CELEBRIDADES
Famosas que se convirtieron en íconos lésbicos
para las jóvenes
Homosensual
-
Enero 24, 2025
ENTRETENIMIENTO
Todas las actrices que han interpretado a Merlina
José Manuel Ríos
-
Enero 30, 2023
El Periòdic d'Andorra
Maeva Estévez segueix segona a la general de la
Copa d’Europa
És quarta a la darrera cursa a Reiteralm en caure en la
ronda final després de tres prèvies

...

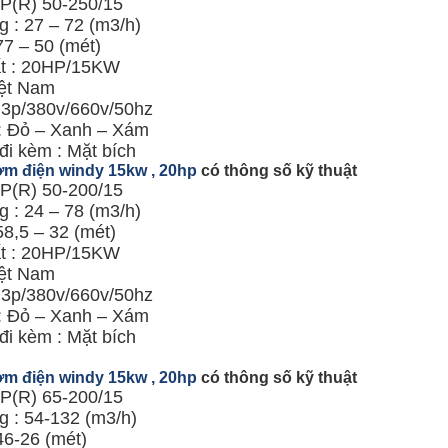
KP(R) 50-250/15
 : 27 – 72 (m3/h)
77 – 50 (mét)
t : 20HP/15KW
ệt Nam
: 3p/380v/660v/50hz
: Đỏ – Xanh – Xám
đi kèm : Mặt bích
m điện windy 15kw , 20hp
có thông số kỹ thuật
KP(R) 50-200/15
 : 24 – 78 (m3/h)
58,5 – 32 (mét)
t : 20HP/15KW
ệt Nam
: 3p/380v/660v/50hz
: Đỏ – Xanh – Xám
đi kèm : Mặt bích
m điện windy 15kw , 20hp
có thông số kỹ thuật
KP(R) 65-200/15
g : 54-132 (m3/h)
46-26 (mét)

WHAT YOU NEED TO DO :: Retype, exactly and in full, the lines above from the one containing "CELEBRIDADES" through the one containing "ronda final després de tres prèvies".

RESPONSE ::
CELEBRIDADES
Famosas que se convirtieron en íconos lésbicos
para las jóvenes
Homosensual
-
Enero 24, 2025
ENTRETENIMIENTO
Todas las actrices que han interpretado a Merlina
José Manuel Ríos
-
Enero 30, 2023
El Periòdic d'Andorra
Maeva Estévez segueix segona a la general de la
Copa d’Europa
És quarta a la darrera cursa a Reiteralm en caure en la
ronda final després de tres prèvies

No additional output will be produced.